- [Required action]:
Give the lines below again exactly, starting with the line that holds "認めていないと述べ「被災地の復興支" and going on through the line that holds "発生し、経営が困難となっている事例".

(Records supplied begins)

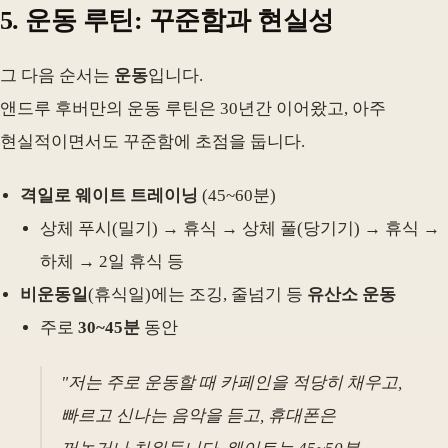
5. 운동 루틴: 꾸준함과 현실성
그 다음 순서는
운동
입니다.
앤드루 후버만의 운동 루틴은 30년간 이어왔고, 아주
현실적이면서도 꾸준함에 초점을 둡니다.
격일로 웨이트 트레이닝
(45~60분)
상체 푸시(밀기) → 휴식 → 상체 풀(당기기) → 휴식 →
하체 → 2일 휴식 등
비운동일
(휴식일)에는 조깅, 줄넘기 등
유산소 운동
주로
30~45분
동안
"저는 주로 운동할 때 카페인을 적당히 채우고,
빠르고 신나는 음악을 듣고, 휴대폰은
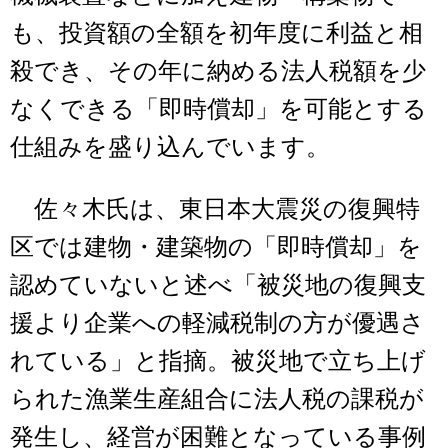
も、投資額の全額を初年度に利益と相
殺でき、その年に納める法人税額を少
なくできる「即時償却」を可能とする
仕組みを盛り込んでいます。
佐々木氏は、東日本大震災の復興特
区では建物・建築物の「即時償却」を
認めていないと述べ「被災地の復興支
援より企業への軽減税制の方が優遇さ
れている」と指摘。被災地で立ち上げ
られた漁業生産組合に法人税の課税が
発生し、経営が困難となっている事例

(Records supplied ends)
(Records supplied begins)

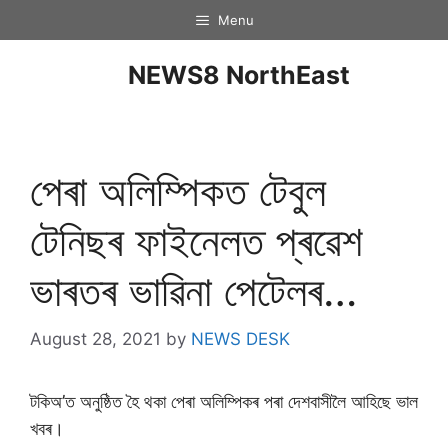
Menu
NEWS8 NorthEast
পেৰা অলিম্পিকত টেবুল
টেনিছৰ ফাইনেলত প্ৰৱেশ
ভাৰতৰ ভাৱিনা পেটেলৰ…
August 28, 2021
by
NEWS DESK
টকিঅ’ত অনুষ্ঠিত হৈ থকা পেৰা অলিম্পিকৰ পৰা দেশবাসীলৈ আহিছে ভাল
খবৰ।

(Records supplied ends)

- [Answer to the exercise]:
認めていないと述べ「被災地の復興支
援より企業への軽減税制の方が優遇さ
れている」と指摘。被災地で立ち上げ
られた漁業生産組合に法人税の課税が
発生し、経営が困難となっている事例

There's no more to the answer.